- [Exercise directions] The lines from the one containing "Cats」と「Tiny Pasture」のSteamバンド" through the end of the entries are what to output; reproduce them exactly and add nothing.

- [Collected data]
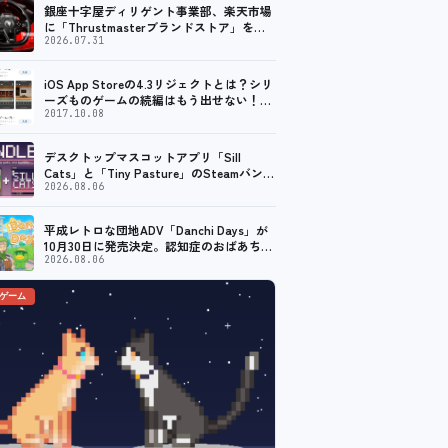
銀座十字屋ディリゲント事業部、楽天市場
に「Thrustmasterブランドストア」をオ
ープン。記念キャンペーンでポイントアッ
2026.07.31
プ。 レーシング／フライトシム向けコント
ローラーを中心に、幅広くラインナップ
iOS App Storeの4.3リジェクトとは？シリ
ーズものゲームの続編はもう出せない！？
脱出ゲームで相次ぐリジェクト
2017.10.08
デスクトップマスコットアプリ「Sill
Cats」と「Tiny Pasture」のSteamバンド
ルセットが販売開始。通常価格より10%割
2026.08.06
引
平成レトロな団地ADV「Danchi Days」が
10月30日に発売決定。認知症のおばあちゃ
んのために夏祭り復活を目指す
2026.08.06
のゲーム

- [Output below]
Cats」と「Tiny Pasture」のSteamバンド
ルセットが販売開始。通常価格より10%割
2026.08.06
引
平成レトロな団地ADV「Danchi Days」が
10月30日に発売決定。認知症のおばあちゃ
んのために夏祭り復活を目指す
2026.08.06
のゲーム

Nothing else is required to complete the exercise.